━━━ Dataset content ━━━
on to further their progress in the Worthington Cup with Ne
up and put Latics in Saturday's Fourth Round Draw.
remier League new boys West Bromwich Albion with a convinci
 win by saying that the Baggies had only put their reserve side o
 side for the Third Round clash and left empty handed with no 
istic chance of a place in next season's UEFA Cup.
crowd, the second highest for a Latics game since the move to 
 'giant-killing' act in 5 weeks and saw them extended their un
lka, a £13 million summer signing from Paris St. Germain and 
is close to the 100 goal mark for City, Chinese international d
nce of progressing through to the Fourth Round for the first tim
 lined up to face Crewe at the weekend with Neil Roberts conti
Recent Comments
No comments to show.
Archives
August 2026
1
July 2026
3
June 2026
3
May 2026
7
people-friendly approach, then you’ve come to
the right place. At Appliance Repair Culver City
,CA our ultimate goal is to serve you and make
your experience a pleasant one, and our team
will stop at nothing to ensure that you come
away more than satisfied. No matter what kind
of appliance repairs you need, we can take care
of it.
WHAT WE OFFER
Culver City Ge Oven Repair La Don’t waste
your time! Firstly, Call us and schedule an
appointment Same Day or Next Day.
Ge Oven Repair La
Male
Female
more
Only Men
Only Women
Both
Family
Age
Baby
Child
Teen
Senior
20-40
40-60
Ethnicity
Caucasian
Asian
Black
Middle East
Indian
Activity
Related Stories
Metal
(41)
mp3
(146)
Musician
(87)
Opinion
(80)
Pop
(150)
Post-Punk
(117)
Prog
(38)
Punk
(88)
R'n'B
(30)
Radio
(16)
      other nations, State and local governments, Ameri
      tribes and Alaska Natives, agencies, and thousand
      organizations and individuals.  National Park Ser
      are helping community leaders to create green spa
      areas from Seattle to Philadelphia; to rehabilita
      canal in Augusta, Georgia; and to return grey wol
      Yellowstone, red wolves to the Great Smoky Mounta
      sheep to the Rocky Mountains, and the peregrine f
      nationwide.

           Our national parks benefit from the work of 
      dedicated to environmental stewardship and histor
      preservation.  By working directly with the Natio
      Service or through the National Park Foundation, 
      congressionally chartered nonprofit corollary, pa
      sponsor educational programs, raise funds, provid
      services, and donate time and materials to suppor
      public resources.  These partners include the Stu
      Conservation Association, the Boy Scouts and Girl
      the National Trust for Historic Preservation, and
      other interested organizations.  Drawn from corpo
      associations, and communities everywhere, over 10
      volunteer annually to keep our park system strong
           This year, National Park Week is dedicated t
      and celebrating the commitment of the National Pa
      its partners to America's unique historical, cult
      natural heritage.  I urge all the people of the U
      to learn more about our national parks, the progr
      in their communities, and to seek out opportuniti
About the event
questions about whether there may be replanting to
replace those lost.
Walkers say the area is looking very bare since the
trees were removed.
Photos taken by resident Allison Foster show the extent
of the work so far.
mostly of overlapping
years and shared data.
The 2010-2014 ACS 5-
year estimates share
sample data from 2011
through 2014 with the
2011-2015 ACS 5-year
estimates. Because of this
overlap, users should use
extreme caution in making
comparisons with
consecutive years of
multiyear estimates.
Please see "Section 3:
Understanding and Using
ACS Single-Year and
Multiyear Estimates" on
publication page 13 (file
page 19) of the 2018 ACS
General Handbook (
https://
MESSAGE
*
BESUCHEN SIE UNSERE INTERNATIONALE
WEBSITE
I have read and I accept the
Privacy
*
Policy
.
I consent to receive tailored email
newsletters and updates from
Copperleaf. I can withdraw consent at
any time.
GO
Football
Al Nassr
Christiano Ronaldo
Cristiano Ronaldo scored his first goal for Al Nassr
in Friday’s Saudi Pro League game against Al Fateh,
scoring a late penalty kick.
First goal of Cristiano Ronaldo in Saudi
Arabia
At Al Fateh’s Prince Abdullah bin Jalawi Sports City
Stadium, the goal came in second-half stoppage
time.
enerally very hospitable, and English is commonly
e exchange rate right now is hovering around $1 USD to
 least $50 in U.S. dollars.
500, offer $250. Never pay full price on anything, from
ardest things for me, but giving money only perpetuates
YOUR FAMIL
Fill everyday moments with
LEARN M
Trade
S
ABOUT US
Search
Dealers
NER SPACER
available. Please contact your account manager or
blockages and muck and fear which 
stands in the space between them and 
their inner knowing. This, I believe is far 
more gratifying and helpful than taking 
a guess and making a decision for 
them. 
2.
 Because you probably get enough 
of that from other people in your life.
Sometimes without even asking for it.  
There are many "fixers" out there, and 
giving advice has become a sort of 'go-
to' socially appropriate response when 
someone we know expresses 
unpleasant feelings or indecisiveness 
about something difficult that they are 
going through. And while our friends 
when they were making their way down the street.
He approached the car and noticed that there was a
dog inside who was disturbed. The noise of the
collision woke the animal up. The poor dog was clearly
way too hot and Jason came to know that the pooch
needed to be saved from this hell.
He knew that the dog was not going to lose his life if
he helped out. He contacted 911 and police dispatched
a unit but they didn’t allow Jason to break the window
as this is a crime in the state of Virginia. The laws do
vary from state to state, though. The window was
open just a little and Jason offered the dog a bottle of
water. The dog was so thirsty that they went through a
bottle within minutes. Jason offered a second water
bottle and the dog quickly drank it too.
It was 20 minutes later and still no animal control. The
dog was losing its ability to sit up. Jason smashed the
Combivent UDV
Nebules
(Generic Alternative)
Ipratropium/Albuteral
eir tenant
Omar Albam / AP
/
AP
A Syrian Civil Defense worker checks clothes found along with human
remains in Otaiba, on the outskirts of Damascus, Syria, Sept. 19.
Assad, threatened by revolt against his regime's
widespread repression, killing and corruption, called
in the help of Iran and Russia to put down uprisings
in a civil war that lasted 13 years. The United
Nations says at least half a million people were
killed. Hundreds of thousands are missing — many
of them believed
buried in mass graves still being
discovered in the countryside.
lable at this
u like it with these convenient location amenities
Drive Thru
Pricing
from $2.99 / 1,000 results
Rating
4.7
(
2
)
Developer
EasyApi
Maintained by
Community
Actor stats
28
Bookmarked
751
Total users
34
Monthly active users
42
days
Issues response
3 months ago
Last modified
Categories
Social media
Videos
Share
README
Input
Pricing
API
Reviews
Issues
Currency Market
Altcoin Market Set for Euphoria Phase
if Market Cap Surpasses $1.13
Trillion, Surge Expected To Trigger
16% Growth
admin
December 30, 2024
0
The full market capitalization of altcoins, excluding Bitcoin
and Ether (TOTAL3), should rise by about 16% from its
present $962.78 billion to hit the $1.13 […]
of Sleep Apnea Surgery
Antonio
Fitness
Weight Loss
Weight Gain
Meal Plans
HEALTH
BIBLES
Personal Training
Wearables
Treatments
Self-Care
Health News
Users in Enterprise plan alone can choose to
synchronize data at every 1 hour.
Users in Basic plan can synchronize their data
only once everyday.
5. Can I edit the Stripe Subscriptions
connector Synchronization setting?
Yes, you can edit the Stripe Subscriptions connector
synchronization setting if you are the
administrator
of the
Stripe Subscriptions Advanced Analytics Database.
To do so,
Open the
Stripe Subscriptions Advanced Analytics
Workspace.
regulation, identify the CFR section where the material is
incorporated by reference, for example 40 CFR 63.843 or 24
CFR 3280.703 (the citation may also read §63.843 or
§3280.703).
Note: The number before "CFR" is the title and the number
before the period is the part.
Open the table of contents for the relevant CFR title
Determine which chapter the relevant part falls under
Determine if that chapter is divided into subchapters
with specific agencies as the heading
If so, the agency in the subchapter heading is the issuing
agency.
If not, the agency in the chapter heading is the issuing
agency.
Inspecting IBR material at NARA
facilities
━━━
=== What the exercise asks ===
Above this task is a listing. Restate, word for word and with nothing added, the lines from the one with "nce of progressing" through the one with "away more than satisfied. No matter what kind".

=== Solved problem ===
nce of progressing through to the Fourth Round for the first tim
 lined up to face Crewe at the weekend with Neil Roberts conti
Recent Comments
No comments to show.
Archives
August 2026
1
July 2026
3
June 2026
3
May 2026
7
people-friendly approach, then you’ve come to
the right place. At Appliance Repair Culver City
,CA our ultimate goal is to serve you and make
your experience a pleasant one, and our team
will stop at nothing to ensure that you come
away more than satisfied. No matter what kind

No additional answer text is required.